Another challenge to consider is that even if you can predict accurately that a metabolite and protein interact, you don’t necessarily know that this interaction will stimulate or repress a particular pathway. Some metabolites are known to stimulate cell signaling pathways - others to repress them. And as the authors mention, understanding the strength of a given interaction is also important. It may be that one strong interaction with a key protein in a cell signaling pathway could have a dramatic effect on cell function, whereas multiple weak interactions may have little influence on the behavior of a cell. These questions are fertile ground for future work.

Additional Studies

Screening cosmetic chemicals to ID dermatitis-causing compounds. Kwon et al. developed a machine learning model, trained on a set of chemicals (input: their sequences and physiochemical properties) that are known to cause dermatitis. With the trained model, a user can provide a novel compound and predict whether or not it will have skin-damaging effects (and furthermore, if it is predicted to cause skin damage, whether it will be a strong or weak ‘skin sensitizer’). The model uses the transformer architecture, which has become very popular in recent years as the ML framework that powers ChatGPT.

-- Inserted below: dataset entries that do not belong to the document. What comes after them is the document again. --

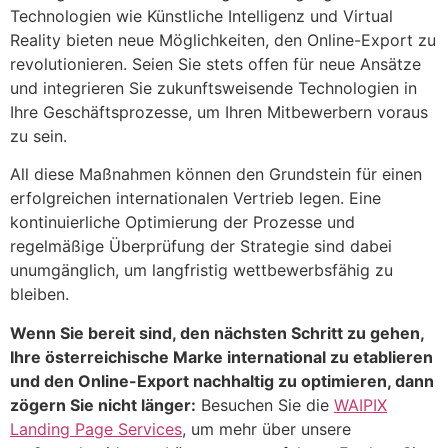
Technologien wie Künstliche Intelligenz und Virtual
Reality bieten neue Möglichkeiten, den Online-Export zu
revolutionieren. Seien Sie stets offen für neue Ansätze
und integrieren Sie zukunftsweisende Technologien in
Ihre Geschäftsprozesse, um Ihren Mitbewerbern voraus
zu sein.
All diese Maßnahmen können den Grundstein für einen
erfolgreichen internationalen Vertrieb legen. Eine
kontinuierliche Optimierung der Prozesse und
regelmäßige Überprüfung der Strategie sind dabei
unumgänglich, um langfristig wettbewerbsfähig zu
bleiben.
Wenn Sie bereit sind, den nächsten Schritt zu gehen,
Ihre österreichische Marke international zu etablieren
und den Online-Export nachhaltig zu optimieren, dann
zögern Sie nicht länger:
Besuchen Sie die
WAIPIX
Landing Page Services
, um mehr über unsere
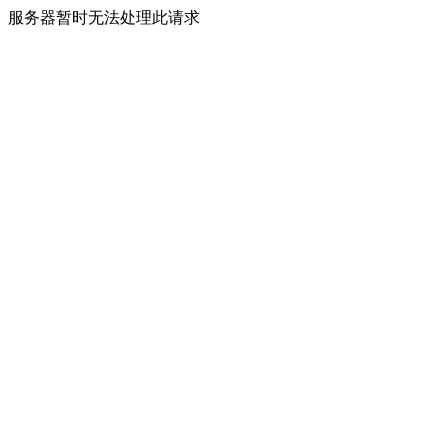
服务器暂时无法处理此请求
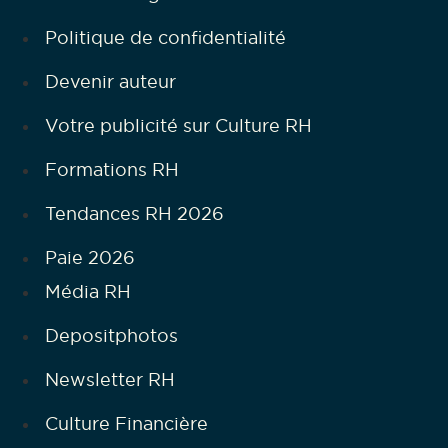
Politique de confidentialité
Devenir auteur
Votre publicité sur Culture RH
Formations RH
Tendances RH 2026
Paie 2026
Média RH
Depositphotos
Newsletter RH
Culture Financière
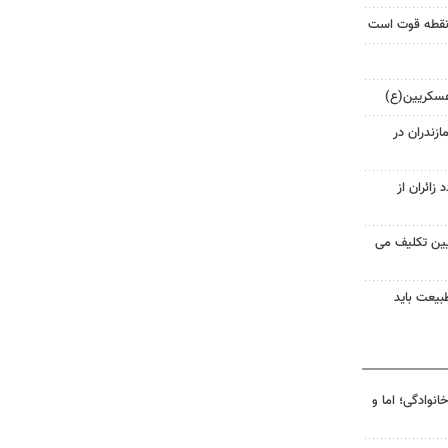
 نقطه قوت است
عسکریین(ع)
ازندران در
زائران از
ین تکلیف می
بیعت باید
انوادگی؛ اما و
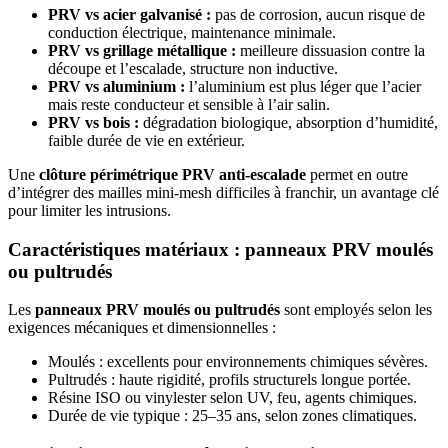
PRV vs acier galvanisé :
pas de corrosion, aucun risque de
conduction électrique, maintenance minimale.
PRV vs grillage métallique :
meilleure dissuasion contre la
découpe et l’escalade, structure non inductive.
PRV vs aluminium :
l’aluminium est plus léger que l’acier
mais reste conducteur et sensible à l’air salin.
PRV vs bois :
dégradation biologique, absorption d’humidité,
faible durée de vie en extérieur.
Une
clôture périmétrique PRV anti-escalade
permet en outre
d’intégrer des mailles mini-mesh difficiles à franchir, un avantage clé
pour limiter les intrusions.
Caractéristiques matériaux : panneaux PRV moulés
ou pultrudés
Les
panneaux PRV moulés ou pultrudés
sont employés selon les
exigences mécaniques et dimensionnelles :
Moulés : excellents pour environnements chimiques sévères.
Pultrudés : haute rigidité, profils structurels longue portée.
Résine ISO ou vinylester selon UV, feu, agents chimiques.
Durée de vie typique : 25–35 ans, selon zones climatiques.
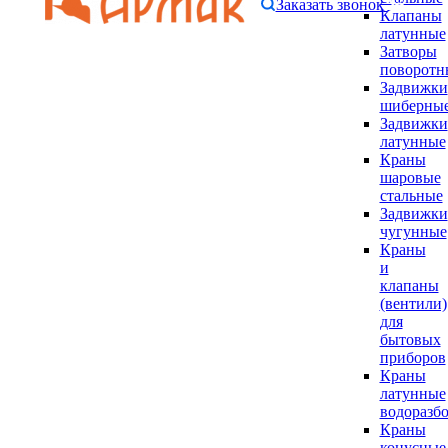
Заказать звонок
Клапаны
латунные
Затворы
поворотн
Задвижки
шиберны
Задвижки
латунные
Краны
шаровые
стальные
Задвижки
чугунные
Краны
и
клапаны
(вентили)
для
бытовых
приборов
Краны
латунные
водоразб
Краны
конусные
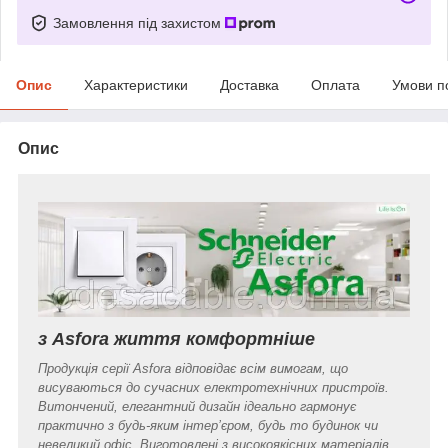
Замовлення під захистом
Опис
Характеристики
Доставка
Оплата
Умови п
Опис
з Asfora життя комфортніше
Продукція серії Asfora відповідає всім вимогам, що
висуваються до сучасних електротехнічних пристроїв.
Витончений, елегантний дизайн ідеально гармонує
практично з будь-яким інтер’єром, будь то будинок чи
невеликий офіс. Виготовлені з високоякісних матеріалів,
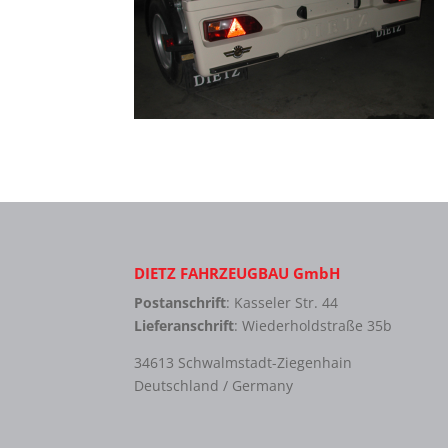
DIETZ FAHRZEUGBAU GmbH
Postanschrift
: Kasseler Str. 44
Lieferanschrift
: Wiederholdstraße 35b
34613 Schwalmstadt-Ziegenhain
Deutschland / Germany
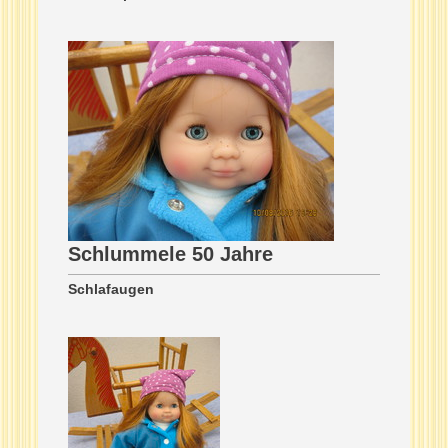
Schlummele 50 Jahre
Schlafaugen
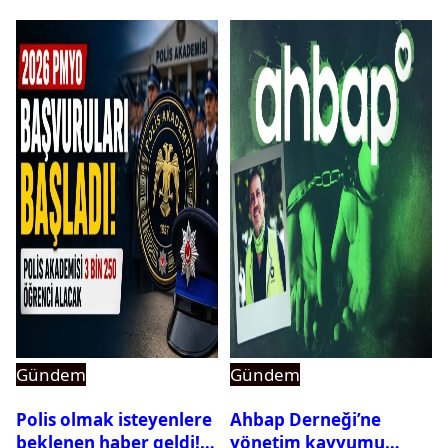
Gündem
Gündem
Polis olmak isteyenlere
Ahbap Derneği’ne
beklenen haber geldi!
yönetim kayyumu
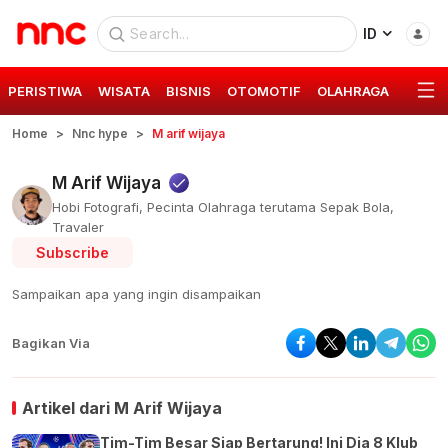
ID
PERISTIWA
WISATA
BISNIS
OTOMOTIF
OLAHRAGA
GAYA 
Home
Nnc hype
M arif wijaya
M Arif Wijaya
Hobi Fotografi, Pecinta Olahraga terutama Sepak Bola,
Travaler
Subscribe
Sampaikan apa yang ingin disampaikan
Bagikan Via
Artikel dari
M Arif Wijaya
Tim-Tim Besar Siap Bertarung! Ini Dia 8 Klub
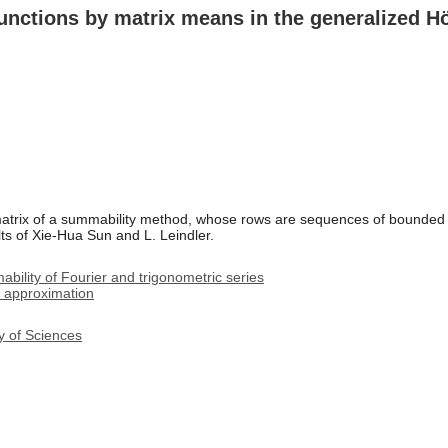
unctions by matrix means in the generalized Hö
rix of a summability method, whose rows are sequences of bounded va
s of Xie-Hua Sun and L. Leindler.
ility of Fourier and trigonometric series
 approximation
y of Sciences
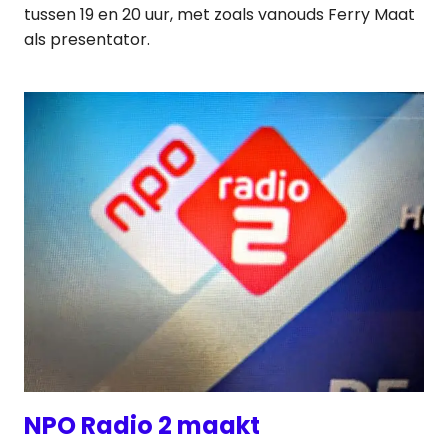
tussen 19 en 20 uur, met zoals vanouds Ferry Maat
als presentator.
NPO Radio 2 maakt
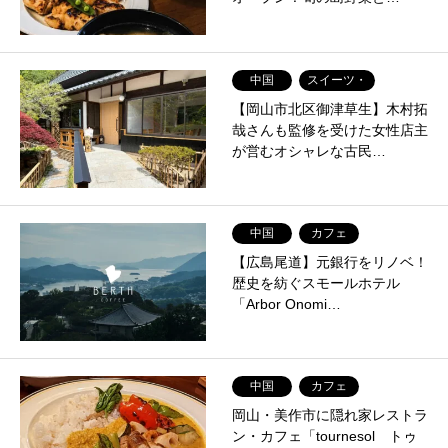
中国
スイーツ・
【岡山市北区御津草生】木村拓
哉さんも監修を受けた女性店主
が営むオシャレな古民…
中国
カフェ
【広島尾道】元銀行をリノベ！
歴史を紡ぐスモールホテル
「Arbor Onomi…
中国
カフェ
岡山・美作市に隠れ家レストラ
ン・カフェ「tournesol トゥ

Will a genetic mutation contribute to disease? That is the question that Zhang et al. sought to answer in their recent study. To predict whether the change in a specific DNA nucleotide will be ‘neutral’ or disease-causing, the authors built a model that takes into account several details about the protein in question (including biochemical properties, solvent accessibility, and protein structure). The authors took inspiration from Google DeepMind’s popular AlphaMissense Model, which uses protein structural information from the AlphaFold Database to predict the effects of a mutation. This model also makes use of the transformer architecture, and is trained on data from several large datasets (PredictSNP, MMP, PMD).

Exploring the ‘full potential of proteins’. Ingraham et al. developed a generative model to produce proteins with desired functional properties. Generative protein modeling has become popular in recent years - as creating novel proteins not produced naturally by biological cells could be useful for therapeutic or biomanufacturing purposes. The authors developed a diffusion model (the sort of ML approach used by text-guided image generation software like DALL-E 2) to generate novel protein sequences, and tested their properties after expressing them in E. coli cells. Users can input desired functional information to guide the model to generate proteins with properties of interest.